Sunday. crêpes and more.

As I do every Sunday I have to work (provided I get up early enough), I head down to the Essential Bakery for a bacon-and-Swiss crêpe and a caffé mocha. I grab a loaf of bread and a "carrot-cake" cookie for later, and settle in with an Angela Thirkell novel and my hearty breakfast, and it keeps me going through the morning. Hours later I eat my cookie, which is in fact two chewy carrot-cake "cookies" enclosing a hefty blob of cream-cheese frosting, nearly as much frosting as cookie (or so it seems). My heart racing from sugar, I settle in for another several hours of work, until the clock ticks well past five and I realize that I am hungry again. Time for dinner. I call C. from the office phone, after finding that my cell phone has run out of batteries and I have been incommunicado all day. Italian sounds good to her, so we head out to Spinasse, just around the corner from work.

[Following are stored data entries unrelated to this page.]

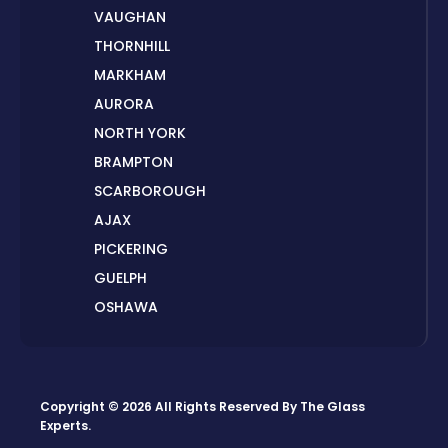
VAUGHAN
THORNHILL
MARKHAM
AURORA
NORTH YORK
BRAMPTON
SCARBOROUGH
AJAX
PICKERING
GUELPH
OSHAWA
PETERBOROUGH
LONDON
HAMILTON
Copyright © 2026 All Rights Reserved By
The Glass
ORILLIA
Experts
.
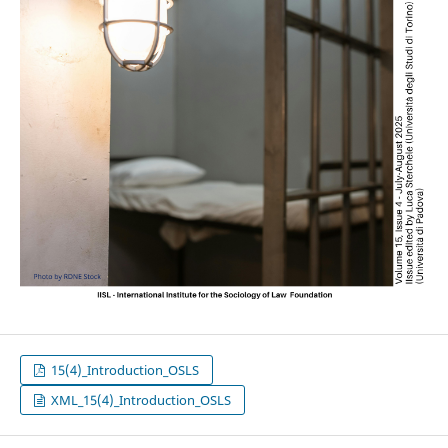
15(4)_Introduction_OSLS
XML_15(4)_Introduction_OSLS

As usual, every seat at the three communal tables (plus one small four-top) is booked, so we squeeze into the bar (with myself wedged in uncomfortably against the wall) and say hi to the owner, who is busy making ravioli behind the counter. I ask him how business is going - it is booming, and last night they sold out of everything - and tell him that the last time I was here, I noticed that his hair got higher and messier as the room got smokier and more crowded. This appears to amuse him. We order prosciutto with fresh plums (it is the season) and the ravioli (for me) and cavatelli (for C.), and our server brings us a small plate with two kinds of crostini: one is heaped with marinated chanterelles, which are unto pickled mushrooms as Château Latour is to Two-Buck Chuck, and the other a rabbit pâté with a drizzle of balsamic vinegar. The chanterelles are those tiny ones that every restaurant seems to have and that I can never find in the market, and they are magical. There is bread, which I ignore, and then the prosciutto, which is every bit as delicately (and yet intensely) flavored as I remember, only better, now that I am here without my grandfather, who does not willingly consume prosciutto when such things as jamon Iberico exist on this planet.

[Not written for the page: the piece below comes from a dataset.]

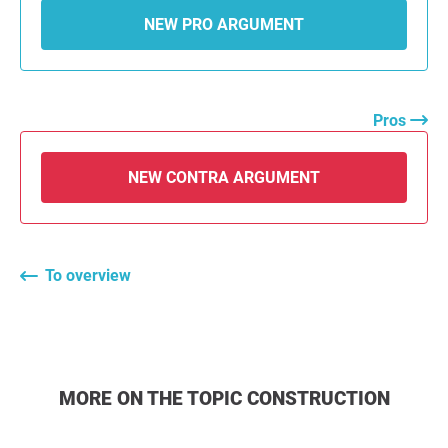
NEW PRO ARGUMENT
Pros
NEW CONTRA ARGUMENT
To overview
MORE ON THE TOPIC CONSTRUCTION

We watch J. make ravioli and eat our appetizer, until every scrap of rosy-pink ham and sweet dark fruit is gone, and then he heads back into the kitchen to cook our pasta (but not until he suggests how I should cook the beets I got at the market - dry-roasting them with sea salt and olive oil, simply sautéeing the greens). The hum of voices has become louder, and when I turn to look over my shoulder I see nearly every seat is occupied. I love this ravioli even better than the last one; the beet greens are tender but have more flavor than, say, spinach, without the sharpness of the rapini that I had before. They are simply tossed with some sage, a dusting of cheese, and a scattering of pine nuts. I steal a bite of C.'s cavatelli, sauced with just enough cheese and cream, rich without being overwhelming. It is like some sublime form of macaroni and cheese, and for a moment I wish that I had ordered it instead, until I take another bite of ravioli, and reassure myself that I had made the right choice. We plan to come back again, because it is the kind of food we like best, simple and pure, good food, without fuss or frills or pretentiousness of any kind. I am glad to see that it is so busy, that business is good, and I am even gladder that it is so close to work.

We head out the door, intent on dessert from another quarter: Ice cream, from Molly Moon. They have a new flavor, Baracky Road, their own twist on Rocky Road, possibly one of my favorite ice cream flavors of all time. When we get to Molly Moon (having snagged a rare open parking spot across the street) there is a line out the door. Even in times of financial hardship, people still need ice cream. It is what we call a "cheap luxury," made with organic, all natural ingredients with exotic flavors like lavender honey and balsamic strawberry and sea salt caramel. A single scoop on a regular cone is $3, a bargain compared to the $20 pasta we downed an hour before. I have a scoop of the Baracky Road, chocolate ice cream bursting with hazelnuts and homemade marshmallows and chunks of dark chocolate. It is so good I nearly head back for more. As we walk out with our cones the line has spread down the sidewalk, a few doors down. If it had been shorter I might have gone back for another scoop.

1 comment:

Juanita said...

"...one is heaped with marinated chanterelles, which are unto pickled mushrooms as Château Latour is to Two-Buck Chuck" HA! This is Kairu's quote of the day. Fabulous! You are so fun to read.